Renda – Não faltaram relatos de ex-trabalhadores do Lixão com dificuldades para pagar as contas, comprar comida ou materiais escolares para os filhos. Além da redução de renda em decorrência da desativação do Lixão, muitos catadores contam não estar recebendo a compensação financeira a que têm direito.

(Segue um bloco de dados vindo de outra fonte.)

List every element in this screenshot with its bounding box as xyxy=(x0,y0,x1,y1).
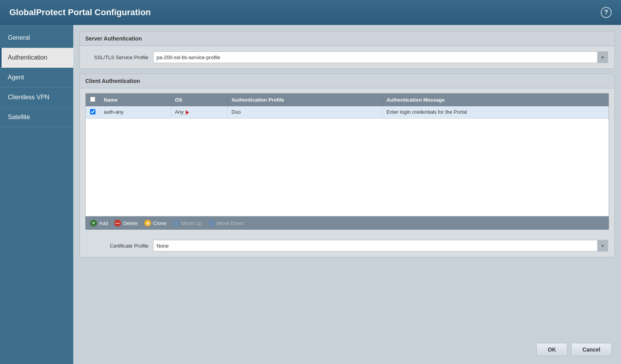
add-icon: + xyxy=(90,220,97,227)
content-area: Server Authentication SSL/TLS Service Pr… xyxy=(73,25,621,364)
sidebar-item-clientless-vpn[interactable]: Clientless VPN xyxy=(0,88,73,107)
add-button[interactable]: + Add xyxy=(90,220,108,227)
ok-button[interactable]: OK xyxy=(536,343,567,356)
certificate-label: Certificate Profile xyxy=(86,243,148,249)
row-auth-profile-cell: Duo xyxy=(228,106,383,119)
clone-button[interactable]: ◎ Clone xyxy=(144,220,166,227)
row-name-cell: auth-any xyxy=(100,106,171,119)
client-auth-panel: Client Authentication Name OS Auth xyxy=(79,74,615,257)
certificate-select-wrapper: None ▼ xyxy=(153,240,608,251)
ssl-select[interactable]: pa-200-ssl-tls-service-profileNone xyxy=(153,51,608,63)
move-up-button[interactable]: ↑ Move Up xyxy=(173,220,202,227)
col-header-checkbox xyxy=(86,93,100,106)
red-triangle-icon xyxy=(186,110,189,115)
client-auth-table: Name OS Authentication Profile Authentic… xyxy=(86,93,609,119)
sidebar-item-satellite[interactable]: Satellite xyxy=(0,107,73,127)
main-layout: General Authentication Agent Clientless … xyxy=(0,25,621,364)
table-toolbar: + Add — Delete ◎ Clone ↑ Move Up xyxy=(85,216,609,230)
app-title: GlobalProtect Portal Configuration xyxy=(9,7,151,18)
client-auth-body: Name OS Authentication Profile Authentic… xyxy=(80,88,614,234)
footer: OK Cancel xyxy=(536,343,612,356)
table-row[interactable]: auth-any Any Duo Enter login credentials… xyxy=(86,106,609,119)
cancel-button[interactable]: Cancel xyxy=(571,343,612,356)
ssl-label: SSL/TLS Service Profile xyxy=(86,55,148,60)
certificate-section: Certificate Profile None ▼ xyxy=(80,234,614,257)
client-auth-table-container: Name OS Authentication Profile Authentic… xyxy=(85,93,609,216)
clone-icon: ◎ xyxy=(144,220,151,227)
sidebar: General Authentication Agent Clientless … xyxy=(0,25,73,364)
col-header-os: OS xyxy=(171,93,227,106)
server-auth-panel: Server Authentication SSL/TLS Service Pr… xyxy=(79,31,615,69)
table-empty-area xyxy=(86,119,609,216)
certificate-select[interactable]: None xyxy=(153,240,608,251)
header-checkbox[interactable] xyxy=(90,97,95,102)
row-checkbox[interactable] xyxy=(90,109,95,114)
client-auth-title: Client Authentication xyxy=(80,74,614,88)
help-icon[interactable]: ? xyxy=(601,7,612,18)
move-down-icon: ↓ xyxy=(208,220,215,227)
col-header-auth-profile: Authentication Profile xyxy=(228,93,383,106)
title-bar: GlobalProtect Portal Configuration ? xyxy=(0,0,621,25)
move-up-icon: ↑ xyxy=(173,220,180,227)
move-down-button[interactable]: ↓ Move Down xyxy=(208,220,244,227)
table-header-row: Name OS Authentication Profile Authentic… xyxy=(86,93,609,106)
row-os-cell: Any xyxy=(171,106,227,119)
col-header-name: Name xyxy=(100,93,171,106)
server-auth-title: Server Authentication xyxy=(80,32,614,46)
sidebar-item-authentication[interactable]: Authentication xyxy=(0,48,73,68)
sidebar-item-general[interactable]: General xyxy=(0,28,73,48)
ssl-tls-row: SSL/TLS Service Profile pa-200-ssl-tls-s… xyxy=(86,51,608,63)
col-header-auth-message: Authentication Message xyxy=(382,93,608,106)
row-auth-message-cell: Enter login credentials for the Portal xyxy=(382,106,608,119)
ssl-select-wrapper: pa-200-ssl-tls-service-profileNone ▼ xyxy=(153,51,608,63)
sidebar-item-agent[interactable]: Agent xyxy=(0,68,73,88)
row-checkbox-cell xyxy=(86,106,100,119)
certificate-row: Certificate Profile None ▼ xyxy=(86,240,608,251)
delete-button[interactable]: — Delete xyxy=(114,220,138,227)
delete-icon: — xyxy=(114,220,121,227)
server-auth-body: SSL/TLS Service Profile pa-200-ssl-tls-s… xyxy=(80,46,614,69)
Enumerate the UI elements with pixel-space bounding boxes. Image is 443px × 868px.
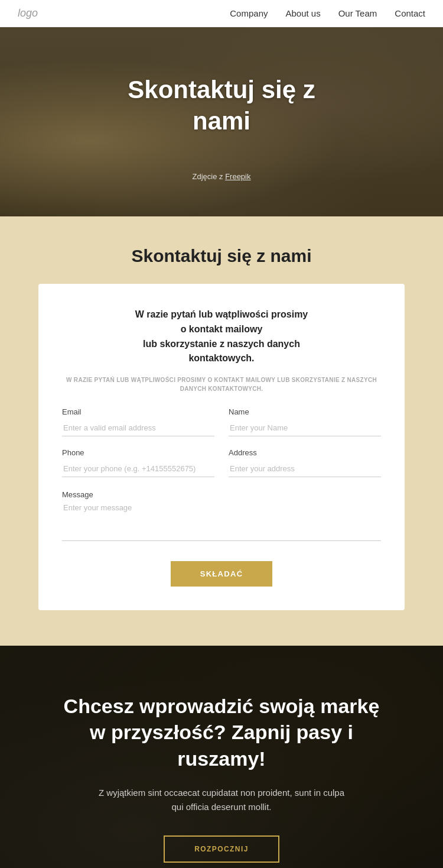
hero-content: Skontaktuj się z nami Zdjęcie z Freepik <box>0 27 443 181</box>
logo: logo <box>18 7 38 20</box>
email-label: Email <box>62 407 214 416</box>
form-row-1: Email Name <box>62 407 381 436</box>
hero-section: Skontaktuj się z nami Zdjęcie z Freepik <box>0 27 443 216</box>
nav-about[interactable]: About us <box>285 8 320 18</box>
cta-content: Chcesz wprowadzić swoją markę w przyszło… <box>35 693 408 863</box>
submit-button[interactable]: SKŁADAĆ <box>171 561 273 587</box>
message-group: Message <box>62 489 381 543</box>
contact-section: Skontaktuj się z nami W razie pytań lub … <box>0 216 443 646</box>
address-label: Address <box>229 448 381 457</box>
hero-photo-credit: Zdjęcie z Freepik <box>0 172 443 181</box>
nav-links: Company About us Our Team Contact <box>230 8 425 19</box>
form-row-2: Phone Address <box>62 448 381 477</box>
address-group: Address <box>229 448 381 477</box>
phone-label: Phone <box>62 448 214 457</box>
name-group: Name <box>229 407 381 436</box>
phone-input[interactable] <box>62 461 214 477</box>
freepik-link[interactable]: Freepik <box>225 172 250 181</box>
nav-company[interactable]: Company <box>230 8 268 18</box>
phone-group: Phone <box>62 448 214 477</box>
email-group: Email <box>62 407 214 436</box>
nav-contact[interactable]: Contact <box>395 8 425 18</box>
name-input[interactable] <box>229 420 381 436</box>
contact-section-title: Skontaktuj się z nami <box>18 246 425 266</box>
message-label: Message <box>62 490 93 499</box>
message-input[interactable] <box>62 500 381 541</box>
cta-section: Chcesz wprowadzić swoją markę w przyszło… <box>0 646 443 868</box>
hero-title: Skontaktuj się z nami <box>0 75 443 137</box>
cta-title: Chcesz wprowadzić swoją markę w przyszło… <box>35 693 408 772</box>
nav-our-team[interactable]: Our Team <box>338 8 377 18</box>
contact-form: Email Name Phone Address <box>62 407 381 587</box>
cta-button[interactable]: ROZPOCZNIJ <box>164 835 279 863</box>
email-input[interactable] <box>62 420 214 436</box>
form-card-sub: W RAZIE PYTAŃ LUB WĄTPLIWOŚCI PROSIMY O … <box>62 375 381 393</box>
navbar: logo Company About us Our Team Contact <box>0 0 443 27</box>
address-input[interactable] <box>229 461 381 477</box>
form-card-intro: W razie pytań lub wątpliwości prosimy o … <box>62 307 381 366</box>
name-label: Name <box>229 407 381 416</box>
contact-form-card: W razie pytań lub wątpliwości prosimy o … <box>38 284 405 610</box>
cta-subtitle: Z wyjątkiem sint occaecat cupidatat non … <box>97 786 346 814</box>
submit-wrapper: SKŁADAĆ <box>62 555 381 587</box>
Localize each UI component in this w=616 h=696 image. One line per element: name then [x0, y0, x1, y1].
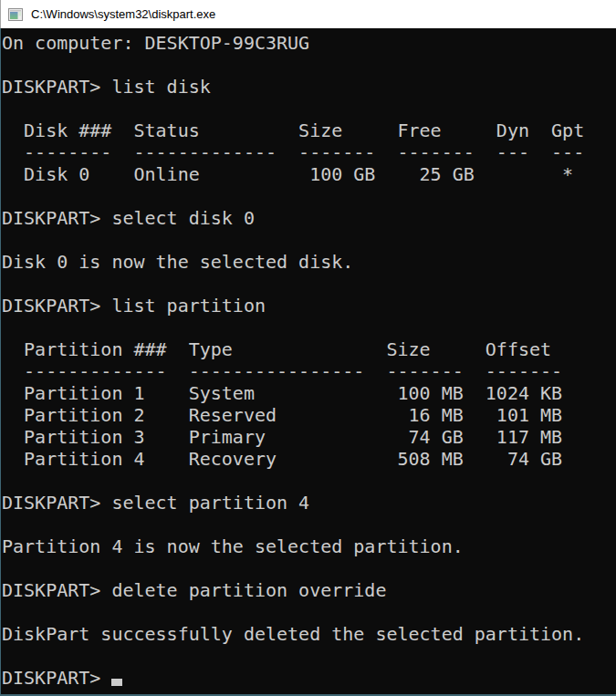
terminal-line: DiskPart successfully deleted the select…	[2, 623, 616, 645]
terminal-line: Partition ### Type Size Offset	[2, 338, 616, 360]
terminal-line: DISKPART>	[2, 667, 616, 689]
terminal-line: Disk ### Status Size Free Dyn Gpt	[2, 119, 616, 141]
terminal-line: DISKPART> select disk 0	[2, 207, 616, 229]
terminal-line	[2, 185, 616, 207]
diskpart-window: C:\Windows\system32\diskpart.exe On comp…	[0, 0, 616, 696]
terminal-line: DISKPART> list disk	[2, 76, 616, 98]
terminal-line	[2, 317, 616, 338]
terminal-line	[2, 645, 616, 667]
terminal-line: Disk 0 is now the selected disk.	[2, 251, 616, 273]
terminal-line	[2, 98, 616, 119]
terminal-line: Partition 4 Recovery 508 MB 74 GB	[2, 448, 616, 470]
terminal-line: Partition 1 System 100 MB 1024 KB	[2, 382, 616, 404]
terminal-line: -------- ------------- ------- ------- -…	[2, 141, 616, 163]
terminal-line	[2, 557, 616, 579]
terminal-line	[2, 601, 616, 623]
terminal-line: Partition 4 is now the selected partitio…	[2, 535, 616, 557]
console-app-icon[interactable]	[8, 7, 23, 22]
terminal-line	[2, 54, 616, 76]
terminal-output[interactable]: On computer: DESKTOP-99C3RUGDISKPART> li…	[0, 28, 616, 696]
text-cursor	[111, 679, 122, 686]
terminal-line: DISKPART> list partition	[2, 295, 616, 317]
terminal-line	[2, 273, 616, 295]
terminal-line: DISKPART> select partition 4	[2, 492, 616, 514]
terminal-line: ------------- ---------------- ------- -…	[2, 360, 616, 382]
terminal-line: On computer: DESKTOP-99C3RUG	[2, 32, 616, 54]
terminal-line	[2, 470, 616, 492]
terminal-line: Partition 2 Reserved 16 MB 101 MB	[2, 404, 616, 426]
title-bar[interactable]: C:\Windows\system32\diskpart.exe	[0, 0, 616, 28]
terminal-line: DISKPART> delete partition override	[2, 579, 616, 601]
terminal-line: Partition 3 Primary 74 GB 117 MB	[2, 426, 616, 448]
terminal-line	[2, 229, 616, 251]
terminal-line: Disk 0 Online 100 GB 25 GB *	[2, 163, 616, 185]
window-title: C:\Windows\system32\diskpart.exe	[31, 7, 215, 21]
terminal-line	[2, 514, 616, 535]
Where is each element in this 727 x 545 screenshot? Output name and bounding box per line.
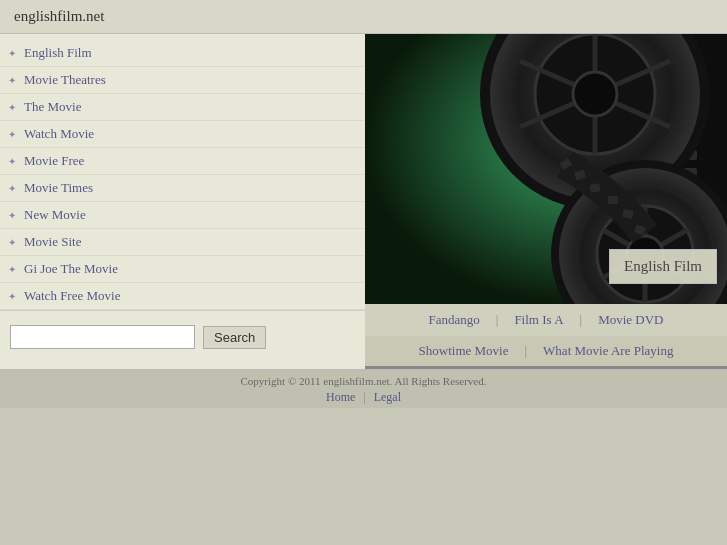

Hernany Castro, da Secretaria do Trabalho, Desenvolvimento Social, Mulheres, Igualdade Racial e Direitos Humanos (Sedestmidh), reconheceu algumas fragilidades na execução das medidas reparatórias e informou que a compensação nem tem orçamento para 2018. De acordo com ele, o que os catadores estão recebendo é um auxílio por vulnerabilidade no valor de R$ 360,00.

"Queria que o governador vivesse com R$ 300,00. A primeira coisa que ele deveria fazer é indenizar esses trabalhadores, que, durante anos, se sustentaram com o que a população achava que não tinha valor", disse a deputada federal Érika Kokay (PT-DF).

Já o presidente do Serviço de Limpeza Urbana (SLU), Paulo Sérgio dos Reis, orientou os catadores que não foram contratados nos galpões a se associarem a alguma cooperativa. "O SLU se relaciona com cooperativas, com CNPJ, e não com catadores", afirmou. Respondendo aos pedidos de criação de uma CPI do Lixo, o gestor informou que estão disponíveis na página eletrônica do SLU relatórios com os dados relativos a todo o processo de implantação da coleta seletiva, instalação de galpões de reciclagem, contratação de cooperativas, bem como os recursos envolvidos.